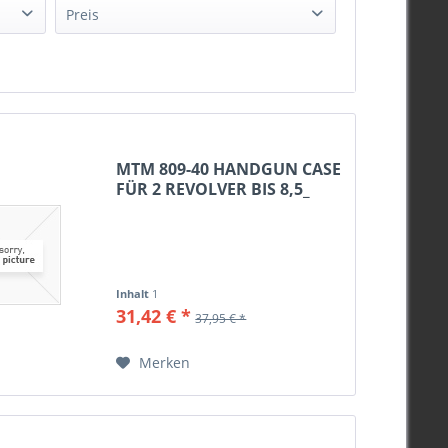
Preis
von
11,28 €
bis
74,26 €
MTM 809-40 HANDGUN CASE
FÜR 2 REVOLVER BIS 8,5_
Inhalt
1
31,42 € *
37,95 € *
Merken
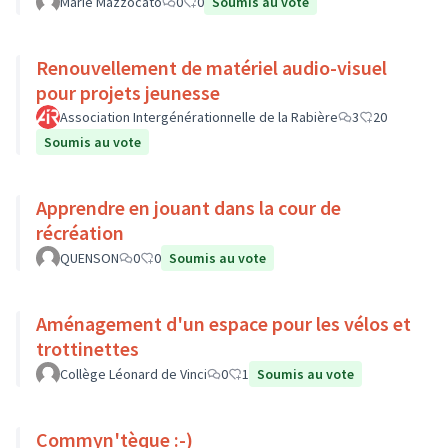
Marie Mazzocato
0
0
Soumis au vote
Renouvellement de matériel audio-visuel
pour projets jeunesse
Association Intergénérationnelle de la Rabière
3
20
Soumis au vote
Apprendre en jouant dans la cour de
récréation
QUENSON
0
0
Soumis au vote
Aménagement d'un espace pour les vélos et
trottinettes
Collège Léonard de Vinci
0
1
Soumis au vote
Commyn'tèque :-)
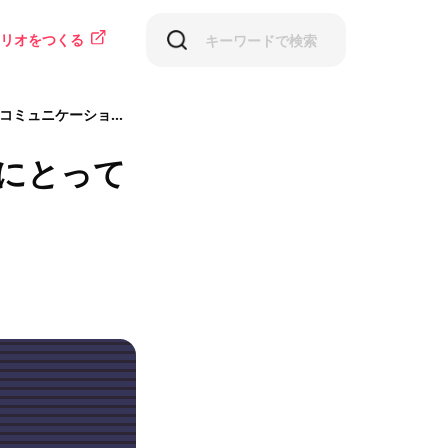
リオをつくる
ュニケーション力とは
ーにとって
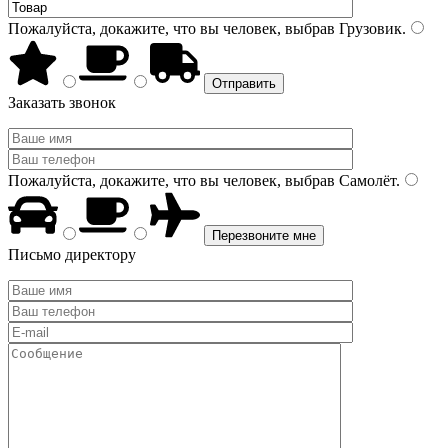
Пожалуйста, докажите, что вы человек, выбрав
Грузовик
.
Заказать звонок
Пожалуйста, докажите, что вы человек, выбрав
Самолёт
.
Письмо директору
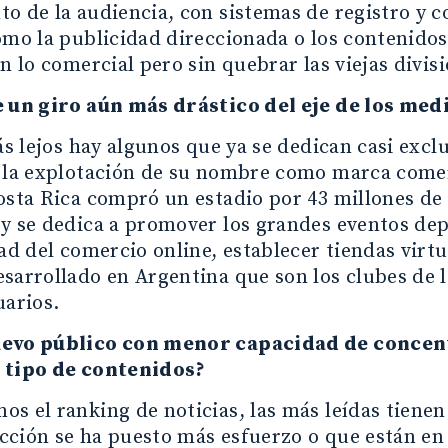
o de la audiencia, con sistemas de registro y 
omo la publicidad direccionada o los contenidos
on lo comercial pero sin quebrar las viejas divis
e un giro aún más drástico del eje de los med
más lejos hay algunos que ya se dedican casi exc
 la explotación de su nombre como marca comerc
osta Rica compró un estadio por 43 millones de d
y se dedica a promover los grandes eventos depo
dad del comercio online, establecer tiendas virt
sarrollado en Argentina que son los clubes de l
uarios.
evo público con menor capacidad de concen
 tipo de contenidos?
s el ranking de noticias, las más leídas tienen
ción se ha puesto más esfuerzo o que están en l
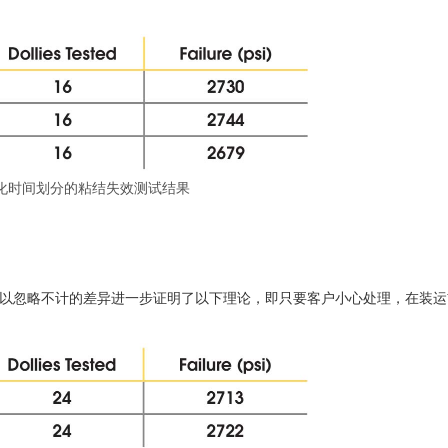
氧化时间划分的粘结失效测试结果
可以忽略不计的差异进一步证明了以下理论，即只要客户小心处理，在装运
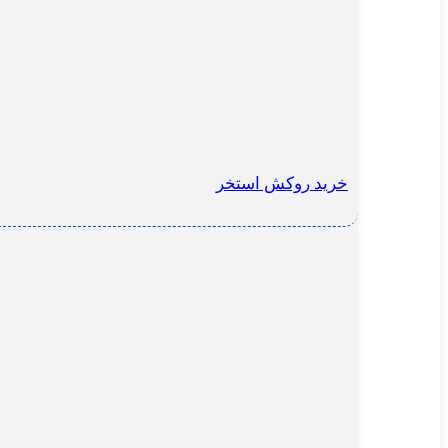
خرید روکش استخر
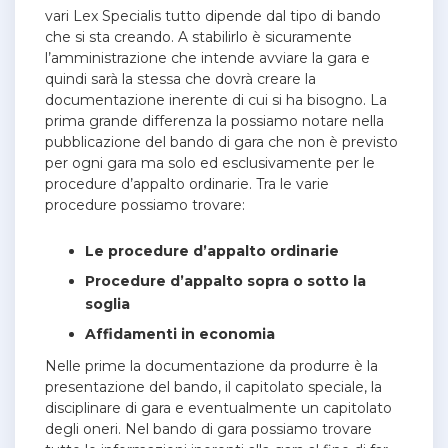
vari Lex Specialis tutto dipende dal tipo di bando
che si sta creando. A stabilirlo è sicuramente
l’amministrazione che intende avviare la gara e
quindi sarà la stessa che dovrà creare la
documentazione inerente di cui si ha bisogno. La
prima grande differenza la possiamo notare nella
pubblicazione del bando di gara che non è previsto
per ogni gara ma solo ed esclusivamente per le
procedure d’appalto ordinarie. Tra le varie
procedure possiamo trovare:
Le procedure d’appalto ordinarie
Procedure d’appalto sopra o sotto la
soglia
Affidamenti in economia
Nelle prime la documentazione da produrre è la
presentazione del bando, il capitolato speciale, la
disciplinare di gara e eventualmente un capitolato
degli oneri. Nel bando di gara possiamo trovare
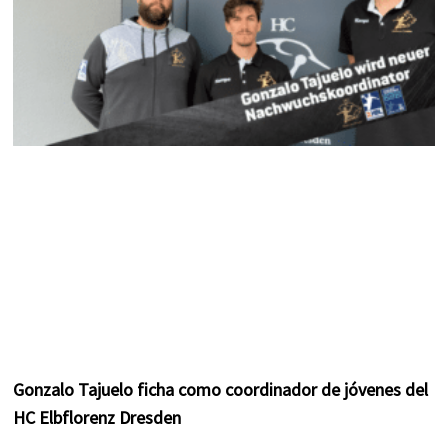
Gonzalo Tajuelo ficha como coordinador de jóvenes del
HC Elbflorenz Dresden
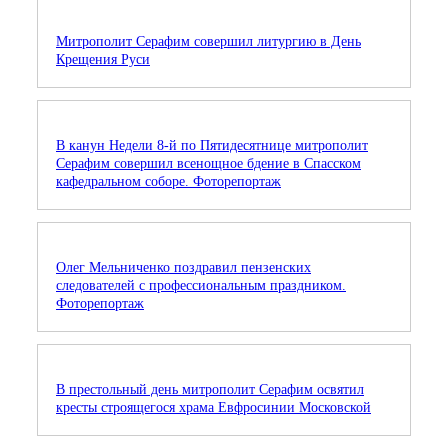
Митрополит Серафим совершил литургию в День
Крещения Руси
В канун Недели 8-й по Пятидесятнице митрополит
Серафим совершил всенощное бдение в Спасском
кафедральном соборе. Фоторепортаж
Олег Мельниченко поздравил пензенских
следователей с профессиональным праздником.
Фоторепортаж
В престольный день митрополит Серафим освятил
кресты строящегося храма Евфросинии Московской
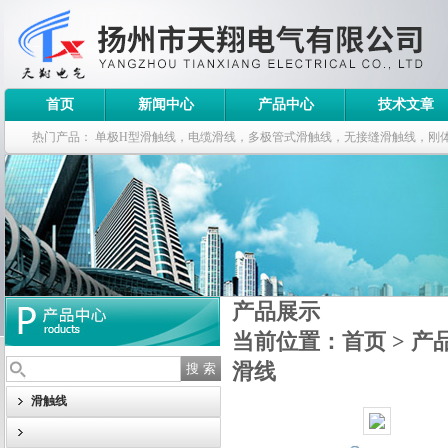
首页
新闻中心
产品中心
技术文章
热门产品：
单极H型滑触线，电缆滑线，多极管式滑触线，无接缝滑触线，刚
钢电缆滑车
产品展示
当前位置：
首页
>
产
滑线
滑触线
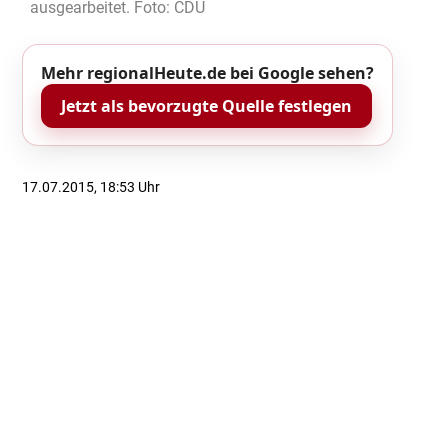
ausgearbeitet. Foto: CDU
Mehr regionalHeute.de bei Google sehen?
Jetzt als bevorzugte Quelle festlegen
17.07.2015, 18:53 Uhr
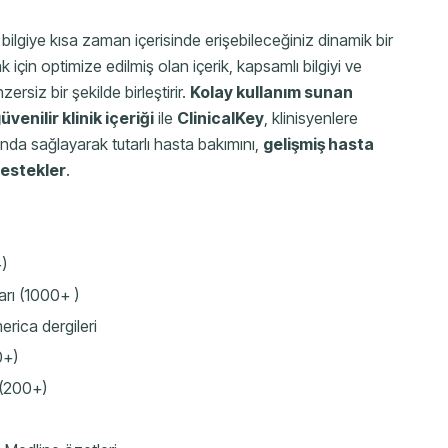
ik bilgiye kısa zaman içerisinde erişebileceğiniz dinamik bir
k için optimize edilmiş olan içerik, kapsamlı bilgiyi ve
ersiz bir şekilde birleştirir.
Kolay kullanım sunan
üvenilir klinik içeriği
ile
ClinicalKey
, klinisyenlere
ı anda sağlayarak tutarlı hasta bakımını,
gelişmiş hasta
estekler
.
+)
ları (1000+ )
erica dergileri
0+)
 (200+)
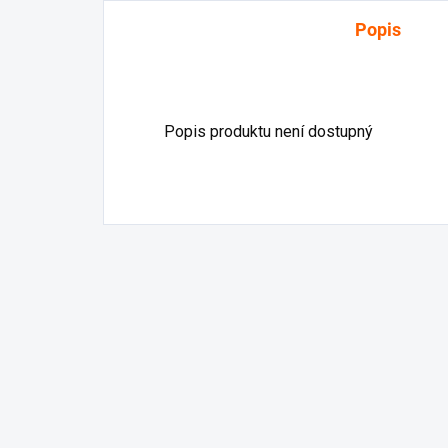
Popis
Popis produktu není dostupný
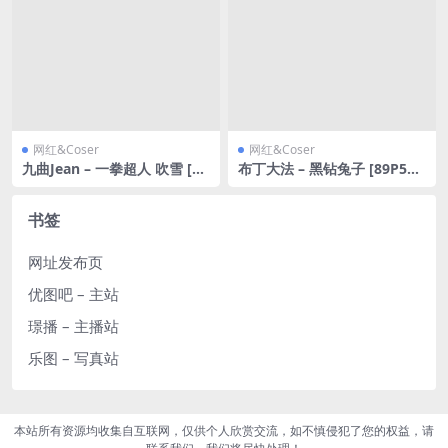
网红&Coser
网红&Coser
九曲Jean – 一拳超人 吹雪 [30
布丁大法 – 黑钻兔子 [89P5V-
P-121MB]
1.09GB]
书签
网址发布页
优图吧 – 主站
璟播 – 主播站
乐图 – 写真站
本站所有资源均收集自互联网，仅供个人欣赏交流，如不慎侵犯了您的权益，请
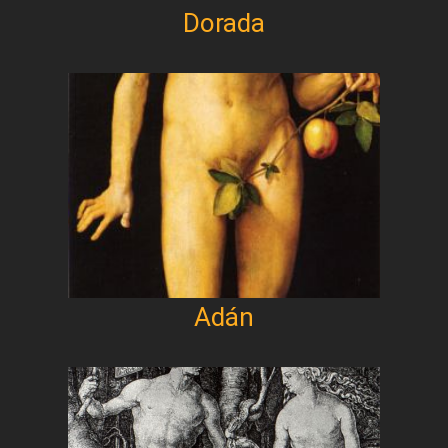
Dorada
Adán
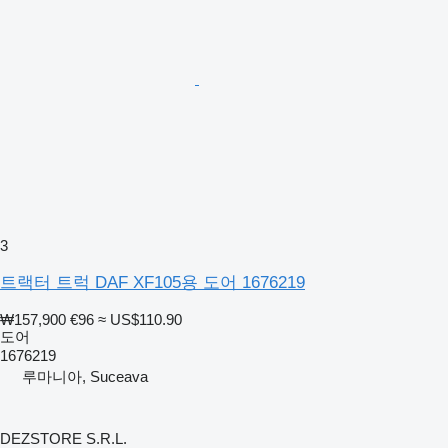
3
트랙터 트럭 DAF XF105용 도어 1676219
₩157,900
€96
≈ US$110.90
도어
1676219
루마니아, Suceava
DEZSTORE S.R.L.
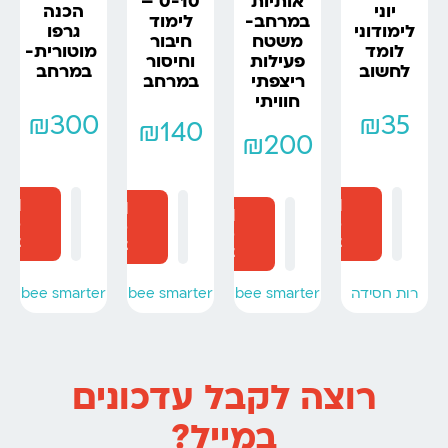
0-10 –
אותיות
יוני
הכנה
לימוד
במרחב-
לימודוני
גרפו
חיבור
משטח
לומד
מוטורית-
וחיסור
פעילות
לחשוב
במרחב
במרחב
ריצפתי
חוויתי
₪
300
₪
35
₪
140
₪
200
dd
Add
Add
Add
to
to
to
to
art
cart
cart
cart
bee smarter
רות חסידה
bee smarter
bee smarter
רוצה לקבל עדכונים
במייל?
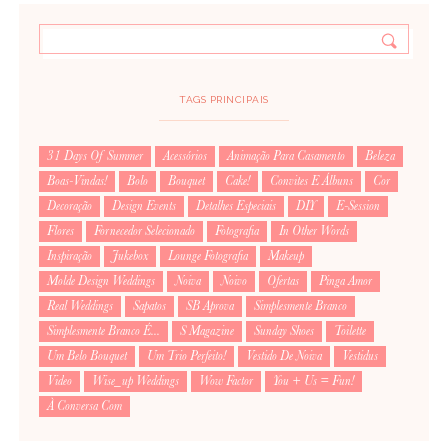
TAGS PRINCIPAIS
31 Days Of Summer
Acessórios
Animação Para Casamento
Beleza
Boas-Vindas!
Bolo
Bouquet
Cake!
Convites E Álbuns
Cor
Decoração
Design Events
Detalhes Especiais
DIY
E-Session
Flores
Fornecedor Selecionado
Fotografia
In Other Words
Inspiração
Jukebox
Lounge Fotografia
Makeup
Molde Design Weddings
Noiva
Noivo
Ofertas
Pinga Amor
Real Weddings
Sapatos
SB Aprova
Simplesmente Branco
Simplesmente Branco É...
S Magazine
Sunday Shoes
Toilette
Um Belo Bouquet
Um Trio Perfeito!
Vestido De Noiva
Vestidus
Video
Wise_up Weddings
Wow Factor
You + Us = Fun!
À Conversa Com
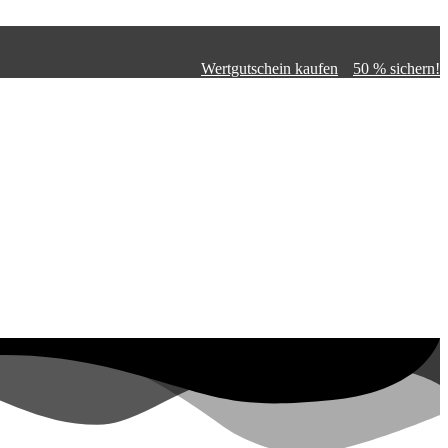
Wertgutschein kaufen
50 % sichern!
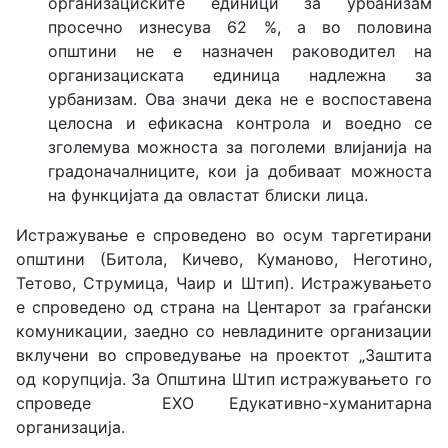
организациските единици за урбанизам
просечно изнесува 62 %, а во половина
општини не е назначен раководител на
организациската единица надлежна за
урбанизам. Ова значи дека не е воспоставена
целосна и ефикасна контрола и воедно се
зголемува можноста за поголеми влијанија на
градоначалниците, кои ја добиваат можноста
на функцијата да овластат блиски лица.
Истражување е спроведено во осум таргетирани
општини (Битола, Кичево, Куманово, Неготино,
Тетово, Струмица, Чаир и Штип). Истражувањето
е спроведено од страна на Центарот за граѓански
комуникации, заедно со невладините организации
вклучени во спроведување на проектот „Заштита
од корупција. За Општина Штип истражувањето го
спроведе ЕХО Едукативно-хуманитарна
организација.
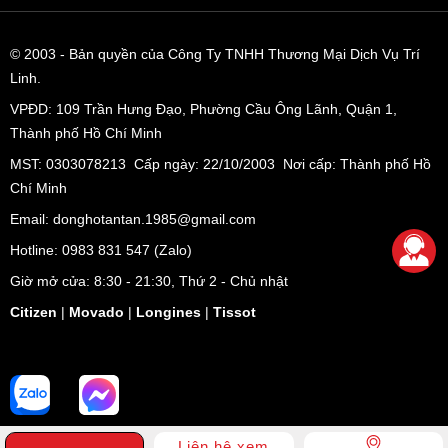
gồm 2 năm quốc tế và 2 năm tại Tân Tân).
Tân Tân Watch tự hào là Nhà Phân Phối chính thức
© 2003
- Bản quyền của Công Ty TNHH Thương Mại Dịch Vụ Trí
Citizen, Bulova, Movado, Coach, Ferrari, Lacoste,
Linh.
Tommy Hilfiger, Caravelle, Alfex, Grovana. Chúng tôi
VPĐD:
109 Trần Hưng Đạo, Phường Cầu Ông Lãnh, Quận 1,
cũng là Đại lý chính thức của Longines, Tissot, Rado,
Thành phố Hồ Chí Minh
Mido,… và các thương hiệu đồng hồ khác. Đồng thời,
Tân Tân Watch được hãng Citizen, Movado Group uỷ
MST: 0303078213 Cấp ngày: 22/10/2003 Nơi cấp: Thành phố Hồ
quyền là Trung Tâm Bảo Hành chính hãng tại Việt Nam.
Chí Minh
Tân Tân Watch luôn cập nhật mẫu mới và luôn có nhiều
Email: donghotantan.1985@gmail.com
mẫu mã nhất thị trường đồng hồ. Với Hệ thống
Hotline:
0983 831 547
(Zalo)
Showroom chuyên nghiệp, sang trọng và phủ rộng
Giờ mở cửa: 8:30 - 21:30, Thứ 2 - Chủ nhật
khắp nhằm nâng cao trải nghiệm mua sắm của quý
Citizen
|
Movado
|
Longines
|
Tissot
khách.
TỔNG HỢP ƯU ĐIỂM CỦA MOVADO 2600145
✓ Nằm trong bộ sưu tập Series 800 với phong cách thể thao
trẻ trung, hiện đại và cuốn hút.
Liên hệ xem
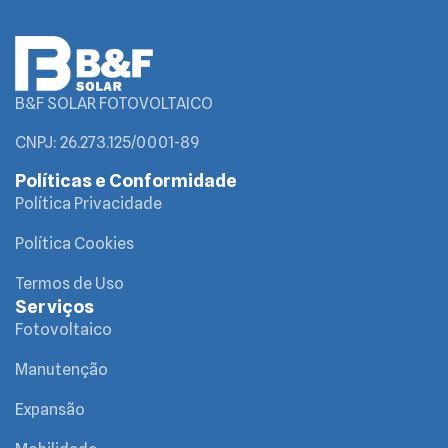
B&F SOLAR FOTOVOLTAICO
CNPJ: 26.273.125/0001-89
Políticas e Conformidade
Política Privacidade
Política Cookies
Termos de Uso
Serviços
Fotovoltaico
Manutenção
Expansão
# # # #
• _The task_
Everything from the line with "mẫu mã nhất thị trường đồng hồ. Với Hệ thống" through the final line of the records above should be written out exactly, minus the pictures.

• _Solution for this task_
mẫu mã nhất thị trường đồng hồ. Với Hệ thống
Hotline:
0983 831 547
(Zalo)
Showroom chuyên nghiệp, sang trọng và phủ rộng
Giờ mở cửa: 8:30 - 21:30, Thứ 2 - Chủ nhật
khắp nhằm nâng cao trải nghiệm mua sắm của quý
Citizen
|
Movado
|
Longines
|
Tissot
khách.
TỔNG HỢP ƯU ĐIỂM CỦA MOVADO 2600145
✓ Nằm trong bộ sưu tập Series 800 với phong cách thể thao
trẻ trung, hiện đại và cuốn hút.
Liên hệ xem
B&F SOLAR FOTOVOLTAICO
CNPJ: 26.273.125/0001-89
Políticas e Conformidade
Política Privacidade
Política Cookies
Termos de Uso
Serviços
Fotovoltaico
Manutenção
Expansão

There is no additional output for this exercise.